[Dataset excerpts Boundary: Start]

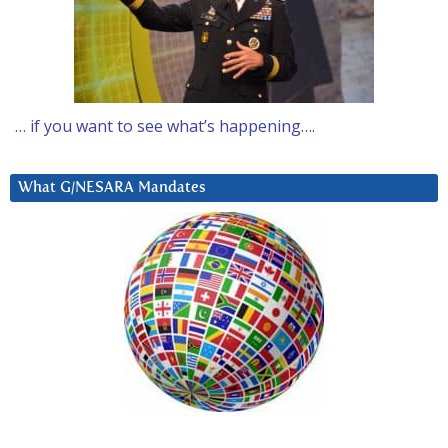
… if you want to see what’s happening….
What G/NESARA Mandates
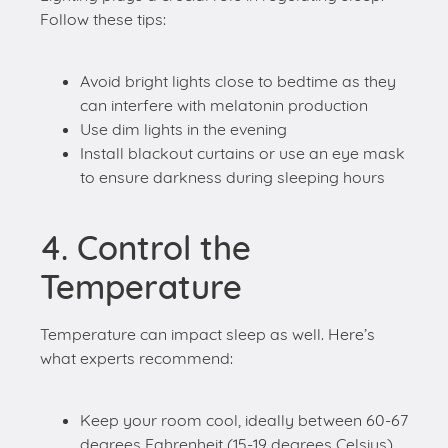
can interfere with melatonin production
Use dim lights in the evening
Install blackout curtains or use an eye mask
to ensure darkness during sleeping hours
4. Control the
Temperature
Temperature can impact sleep as well. Here’s
what experts recommend:
Keep your room cool, ideally between 60-67
degrees Fahrenheit (15-19 degrees Celsius)
5. Keep Your Bedroom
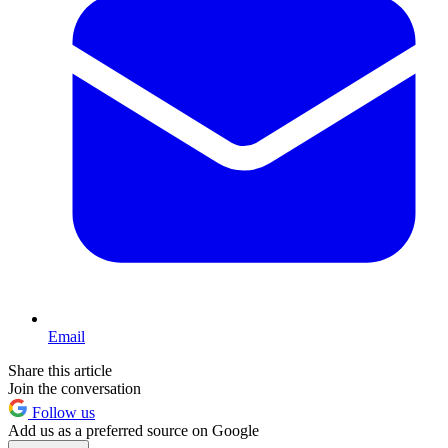
Email
Share this article
Join the conversation
Follow us
Add us as a preferred source on Google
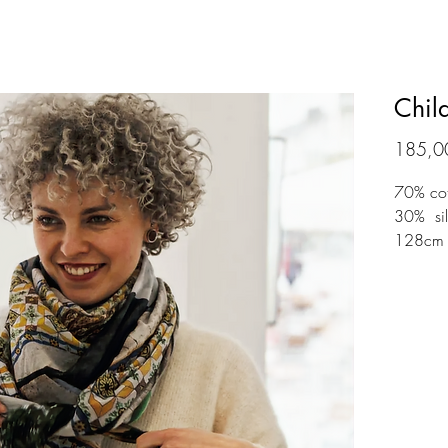
Chil
185,0
70% co
30% silk
128cm 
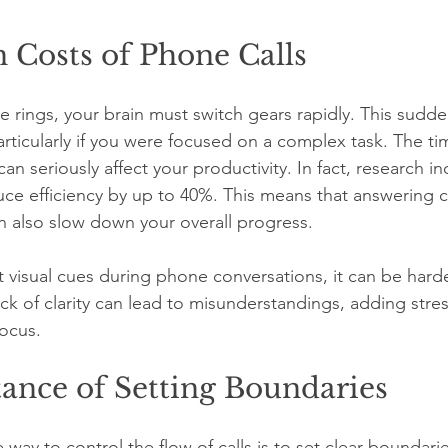
 Costs of Phone Calls
 rings, your brain must switch gears rapidly. This sudd
particularly if you were focused on a complex task. The t
an seriously affect your productivity. In fact, research in
uce efficiency by up to 40%. This means that answering ca
n also slow down your overall progress.
 visual cues during phone conversations, it can be harde
ack of clarity can lead to misunderstandings, adding stres
focus.
ance of Setting Boundaries
e way to control the flow of calls is to set clear boundari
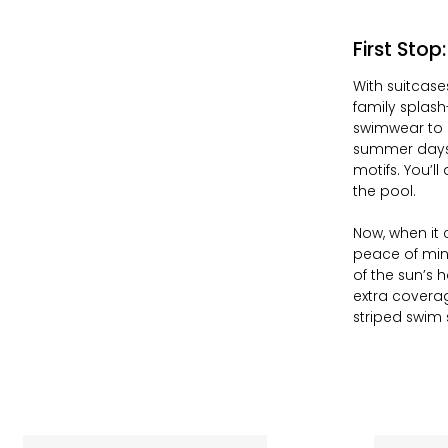
First Stop
With suitcase
family splash
swimwear to 
summer days w
motifs. You’ll
the pool.
Now, when it 
peace of min
of the sun’s 
extra coverag
striped swim 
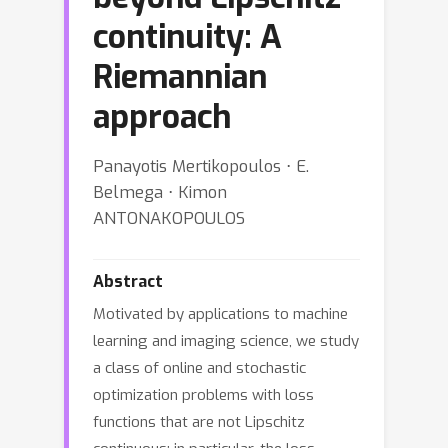
continuity: A
Riemannian
approach
Panayotis Mertikopoulos ⋅ E.
Belmega ⋅ Kimon
ANTONAKOPOULOS
Abstract
Motivated by applications to machine
learning and imaging science, we study
a class of online and stochastic
optimization problems with loss
functions that are not Lipschitz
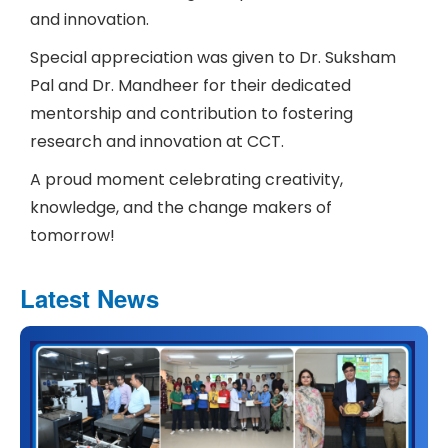
and innovation.
Special appreciation was given to Dr. Suksham
Pal and Dr. Mandheer for their dedicated
mentorship and contribution to fostering
research and innovation at CCT.
A proud moment celebrating creativity,
knowledge, and the change makers of
tomorrow!
Latest News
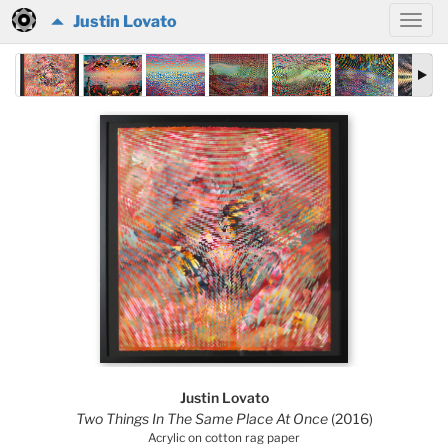
Justin Lovato
Justin Lovato
Two Things In The Same Place At Once
(2016)
Acrylic on cotton rag paper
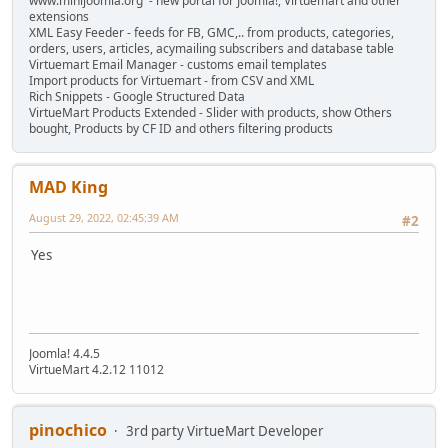
www.minijoomla.org - new portal for Joomla!, Virtuemart and other
extensions
XML Easy Feeder - feeds for FB, GMC,.. from products, categories,
orders, users, articles, acymailing subscribers and database table
Virtuemart Email Manager - customs email templates
Import products for Virtuemart - from CSV and XML
Rich Snippets - Google Structured Data
VirtueMart Products Extended - Slider with products, show Others
bought, Products by CF ID and others filtering products
MAD King
August 29, 2022, 02:45:39 AM
#2
Yes
Joomla! 4.4.5
VirtueMart 4.2.12 11012
pinochico
3rd party VirtueMart Developer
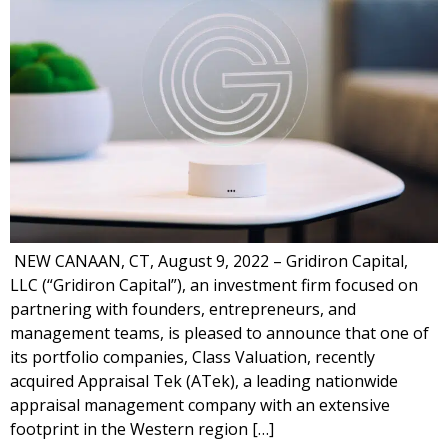
NEW CANAAN, CT, August 9, 2022 – Gridiron Capital,
LLC (“Gridiron Capital”), an investment firm focused on
partnering with founders, entrepreneurs, and
management teams, is pleased to announce that one of
its portfolio companies, Class Valuation, recently
acquired Appraisal Tek (ATek), a leading nationwide
appraisal management company with an extensive
footprint in the Western region […]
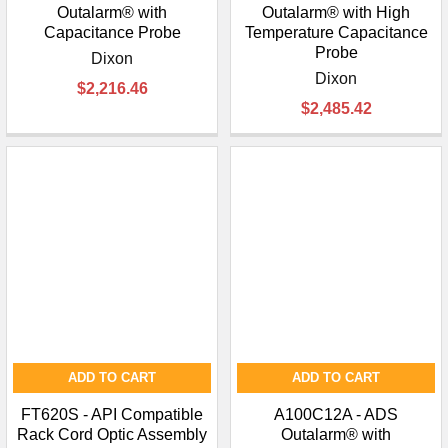
Outalarm® with
Outalarm® with High
Capacitance Probe
Temperature Capacitance
Probe
Dixon
Dixon
$2,216.46
$2,485.42
ADD TO CART
ADD TO CART
FT620S - API Compatible
A100C12A - ADS
Rack Cord Optic Assembly
Outalarm® with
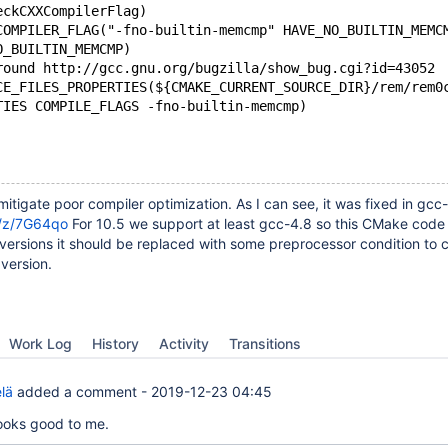
eckCXXCompilerFlag)
COMPILER_FLAG("-fno-builtin-memcmp" HAVE_NO_BUILTIN_MEMC
O_BUILTIN_MEMCMP)
round http://gcc.gnu.org/bugzilla/show_bug.cgi?id=43052
CE_FILES_PROPERTIES(${CMAKE_CURRENT_SOURCE_DIR}/rem/rem0
RTIES COMPILE_FLAGS -fno-builtin-memcmp)
itigate poor compiler optimization. As I can see, it was fixed in gcc
g/z/7G64qo
For 10.5 we support at least gcc-4.8 so this CMake code
versions it should be replaced with some preprocessor condition to 
version.
Work Log
History
Activity
Transitions
lä
added a comment -
2019-12-23 04:45
looks good to me.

[Dataset excerpts Boundary: End]

[Work request] Every line of the data above should be returned exactly, with the pictures removed.

[The completed task]
… if you want to see what’s happening….
What G/NESARA Mandates
can interfere with melatonin production
Use dim lights in the evening
Install blackout curtains or use an eye mask
to ensure darkness during sleeping hours
4. Control the
Temperature
Temperature can impact sleep as well. Here’s
what experts recommend:
Keep your room cool, ideally between 60-67
degrees Fahrenheit (15-19 degrees Celsius)
5. Keep Your Bedroom
Email
Share this article
Join the conversation
Follow us
Add us as a preferred source on Google
Chil
185,0
70% co
30% silk
128cm 
 Costs of Phone Calls
 rings, your brain must switch gears rapidly. This sudd
particularly if you were focused on a complex task. The t
an seriously affect your productivity. In fact, research in
uce efficiency by up to 40%. This means that answering ca
n also slow down your overall progress.
 visual cues during phone conversations, it can be harde
ack of clarity can lead to misunderstandings, adding stres
focus.
ance of Setting Boundaries
e way to control the flow of calls is to set clear boundari
First Stop
With suitcase
family splash
swimwear to 
summer days w
motifs. You’ll
the pool.
Now, when it 
peace of min
of the sun’s 
extra coverag
striped swim 
continuity: A
Riemannian
approach
Panayotis Mertikopoulos ⋅ E.
Belmega ⋅ Kimon
ANTONAKOPOULOS
Abstract
Motivated by applications to machine
learning and imaging science, we study
a class of online and stochastic
optimization problems with loss
functions that are not Lipschitz
and innovation.
Special appreciation was given to Dr. Suksham
Pal and Dr. Mandheer for their dedicated
mentorship and contribution to fostering
research and innovation at CCT.
A proud moment celebrating creativity,
knowledge, and the change makers of
tomorrow!
Latest News
Justin Lovato
Justin Lovato
Two Things In The Same Place At Once
(2016)
Acrylic on cotton rag paper
www.minijoomla.org - new portal for Joomla!, Virtuemart and other
extensions
XML Easy Feeder - feeds for FB, GMC,.. from products, categories,
orders, users, articles, acymailing subscribers and database table
Virtuemart Email Manager - customs email templates
Import products for Virtuemart - from CSV and XML
Rich Snippets - Google Structured Data
VirtueMart Products Extended - Slider with products, show Others
bought, Products by CF ID and others filtering products
MAD King
August 29, 2022, 02:45:39 AM
#2
Yes
Joomla! 4.4.5
VirtueMart 4.2.12 11012
pinochico
3rd party VirtueMart Developer
NEW CANAAN, CT, August 9, 2022 – Gridiron Capital,
LLC (“Gridiron Capital”), an investment firm focused on
partnering with founders, entrepreneurs, and
management teams, is pleased to announce that one of
its portfolio companies, Class Valuation, recently
acquired Appraisal Tek (ATek), a leading nationwide
appraisal management company with an extensive
footprint in the Western region […]
Outalarm® with
Outalarm® with High
Capacitance Probe
Temperature Capacitance
Probe
Dixon
Dixon
$2,216.46
$2,485.42
ADD TO CART
ADD TO CART
FT620S - API Compatible
A100C12A - ADS
Rack Cord Optic Assembly
Outalarm® with
eckCXXCompilerFlag)
COMPILER_FLAG("-fno-builtin-memcmp" HAVE_NO_BUILTIN_MEMC
O_BUILTIN_MEMCMP)
round http://gcc.gnu.org/bugzilla/show_bug.cgi?id=43052
CE_FILES_PROPERTIES(${CMAKE_CURRENT_SOURCE_DIR}/rem/rem0
RTIES COMPILE_FLAGS -fno-builtin-memcmp)
itigate poor compiler optimization. As I can see, it was fixed in gcc
g/z/7G64qo
For 10.5 we support at least gcc-4.8 so this CMake code
versions it should be replaced with some preprocessor condition to 
version.
Work Log
History
Activity
Transitions
lä
added a comment -
2019-12-23 04:45
looks good to me.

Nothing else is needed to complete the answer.